___ Recorded data ___

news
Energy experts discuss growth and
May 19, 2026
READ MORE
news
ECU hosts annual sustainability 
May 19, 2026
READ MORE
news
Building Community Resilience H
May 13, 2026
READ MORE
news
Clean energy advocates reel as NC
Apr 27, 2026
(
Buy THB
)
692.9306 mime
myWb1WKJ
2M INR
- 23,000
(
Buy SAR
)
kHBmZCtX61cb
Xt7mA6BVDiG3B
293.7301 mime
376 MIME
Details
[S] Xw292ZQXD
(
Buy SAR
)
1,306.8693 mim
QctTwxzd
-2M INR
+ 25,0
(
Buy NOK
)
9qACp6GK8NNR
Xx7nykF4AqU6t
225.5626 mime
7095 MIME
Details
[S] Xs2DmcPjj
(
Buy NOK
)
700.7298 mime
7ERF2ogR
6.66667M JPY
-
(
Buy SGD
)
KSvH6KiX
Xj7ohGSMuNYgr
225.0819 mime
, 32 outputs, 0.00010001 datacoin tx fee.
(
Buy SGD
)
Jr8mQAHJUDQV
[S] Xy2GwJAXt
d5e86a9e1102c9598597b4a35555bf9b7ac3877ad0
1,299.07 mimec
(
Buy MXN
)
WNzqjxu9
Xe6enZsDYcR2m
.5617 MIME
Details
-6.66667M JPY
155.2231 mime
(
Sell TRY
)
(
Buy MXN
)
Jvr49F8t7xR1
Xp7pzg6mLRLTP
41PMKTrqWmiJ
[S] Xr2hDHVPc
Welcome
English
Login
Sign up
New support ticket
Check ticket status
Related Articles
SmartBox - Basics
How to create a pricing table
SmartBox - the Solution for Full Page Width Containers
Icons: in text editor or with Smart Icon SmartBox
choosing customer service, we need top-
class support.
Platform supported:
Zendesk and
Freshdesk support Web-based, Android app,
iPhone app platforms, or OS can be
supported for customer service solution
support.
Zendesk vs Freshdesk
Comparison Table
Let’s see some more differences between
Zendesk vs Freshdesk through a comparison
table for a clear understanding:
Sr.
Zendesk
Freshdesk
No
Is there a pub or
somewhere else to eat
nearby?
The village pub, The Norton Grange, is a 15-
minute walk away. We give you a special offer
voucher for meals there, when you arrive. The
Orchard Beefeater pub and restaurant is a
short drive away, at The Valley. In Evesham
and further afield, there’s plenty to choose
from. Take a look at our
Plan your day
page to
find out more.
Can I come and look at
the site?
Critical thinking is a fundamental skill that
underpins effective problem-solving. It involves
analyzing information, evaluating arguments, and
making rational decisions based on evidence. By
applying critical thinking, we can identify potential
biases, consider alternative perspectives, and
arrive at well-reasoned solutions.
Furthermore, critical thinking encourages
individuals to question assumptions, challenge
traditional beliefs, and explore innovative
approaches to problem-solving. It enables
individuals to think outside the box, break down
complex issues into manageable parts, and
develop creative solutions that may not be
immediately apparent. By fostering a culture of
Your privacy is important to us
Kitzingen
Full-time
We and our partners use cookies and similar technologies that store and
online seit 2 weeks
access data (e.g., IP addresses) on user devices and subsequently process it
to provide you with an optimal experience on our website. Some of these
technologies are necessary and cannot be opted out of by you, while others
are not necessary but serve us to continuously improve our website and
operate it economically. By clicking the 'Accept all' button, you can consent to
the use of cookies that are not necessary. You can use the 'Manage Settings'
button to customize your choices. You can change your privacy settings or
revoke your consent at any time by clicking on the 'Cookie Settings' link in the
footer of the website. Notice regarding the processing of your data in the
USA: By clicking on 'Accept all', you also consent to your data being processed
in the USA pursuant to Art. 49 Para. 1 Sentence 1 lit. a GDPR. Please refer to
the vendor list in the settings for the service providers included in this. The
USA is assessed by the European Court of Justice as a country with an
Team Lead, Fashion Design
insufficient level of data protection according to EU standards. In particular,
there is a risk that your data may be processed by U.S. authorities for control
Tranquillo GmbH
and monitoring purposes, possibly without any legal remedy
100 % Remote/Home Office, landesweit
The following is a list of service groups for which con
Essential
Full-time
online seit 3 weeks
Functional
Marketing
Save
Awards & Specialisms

___

-- What the task asks --
Repeat each record verbatim.

-- Completed task --
news
Energy experts discuss growth and
May 19, 2026
READ MORE
news
ECU hosts annual sustainability 
May 19, 2026
READ MORE
news
Building Community Resilience H
May 13, 2026
READ MORE
news
Clean energy advocates reel as NC
Apr 27, 2026
(
Buy THB
)
692.9306 mime
myWb1WKJ
2M INR
- 23,000
(
Buy SAR
)
kHBmZCtX61cb
Xt7mA6BVDiG3B
293.7301 mime
376 MIME
Details
[S] Xw292ZQXD
(
Buy SAR
)
1,306.8693 mim
QctTwxzd
-2M INR
+ 25,0
(
Buy NOK
)
9qACp6GK8NNR
Xx7nykF4AqU6t
225.5626 mime
7095 MIME
Details
[S] Xs2DmcPjj
(
Buy NOK
)
700.7298 mime
7ERF2ogR
6.66667M JPY
-
(
Buy SGD
)
KSvH6KiX
Xj7ohGSMuNYgr
225.0819 mime
, 32 outputs, 0.00010001 datacoin tx fee.
(
Buy SGD
)
Jr8mQAHJUDQV
[S] Xy2GwJAXt
d5e86a9e1102c9598597b4a35555bf9b7ac3877ad0
1,299.07 mimec
(
Buy MXN
)
WNzqjxu9
Xe6enZsDYcR2m
.5617 MIME
Details
-6.66667M JPY
155.2231 mime
(
Sell TRY
)
(
Buy MXN
)
Jvr49F8t7xR1
Xp7pzg6mLRLTP
41PMKTrqWmiJ
[S] Xr2hDHVPc
Welcome
English
Login
Sign up
New support ticket
Check ticket status
Related Articles
SmartBox - Basics
How to create a pricing table
SmartBox - the Solution for Full Page Width Containers
Icons: in text editor or with Smart Icon SmartBox
choosing customer service, we need top-
class support.
Platform supported:
Zendesk and
Freshdesk support Web-based, Android app,
iPhone app platforms, or OS can be
supported for customer service solution
support.
Zendesk vs Freshdesk
Comparison Table
Let’s see some more differences between
Zendesk vs Freshdesk through a comparison
table for a clear understanding:
Sr.
Zendesk
Freshdesk
No
Is there a pub or
somewhere else to eat
nearby?
The village pub, The Norton Grange, is a 15-
minute walk away. We give you a special offer
voucher for meals there, when you arrive. The
Orchard Beefeater pub and restaurant is a
short drive away, at The Valley. In Evesham
and further afield, there’s plenty to choose
from. Take a look at our
Plan your day
page to
find out more.
Can I come and look at
the site?
Critical thinking is a fundamental skill that
underpins effective problem-solving. It involves
analyzing information, evaluating arguments, and
making rational decisions based on evidence. By
applying critical thinking, we can identify potential
biases, consider alternative perspectives, and
arrive at well-reasoned solutions.
Furthermore, critical thinking encourages
individuals to question assumptions, challenge
traditional beliefs, and explore innovative
approaches to problem-solving. It enables
individuals to think outside the box, break down
complex issues into manageable parts, and
develop creative solutions that may not be
immediately apparent. By fostering a culture of
Your privacy is important to us
Kitzingen
Full-time
We and our partners use cookies and similar technologies that store and
online seit 2 weeks
access data (e.g., IP addresses) on user devices and subsequently process it
to provide you with an optimal experience on our website. Some of these
technologies are necessary and cannot be opted out of by you, while others
are not necessary but serve us to continuously improve our website and
operate it economically. By clicking the 'Accept all' button, you can consent to
the use of cookies that are not necessary. You can use the 'Manage Settings'
button to customize your choices. You can change your privacy settings or
revoke your consent at any time by clicking on the 'Cookie Settings' link in the
footer of the website. Notice regarding the processing of your data in the
USA: By clicking on 'Accept all', you also consent to your data being processed
in the USA pursuant to Art. 49 Para. 1 Sentence 1 lit. a GDPR. Please refer to
the vendor list in the settings for the service providers included in this. The
USA is assessed by the European Court of Justice as a country with an
Team Lead, Fashion Design
insufficient level of data protection according to EU standards. In particular,
there is a risk that your data may be processed by U.S. authorities for control
Tranquillo GmbH
and monitoring purposes, possibly without any legal remedy
100 % Remote/Home Office, landesweit
The following is a list of service groups for which con
Essential
Full-time
online seit 3 weeks
Functional
Marketing
Save
Awards & Specialisms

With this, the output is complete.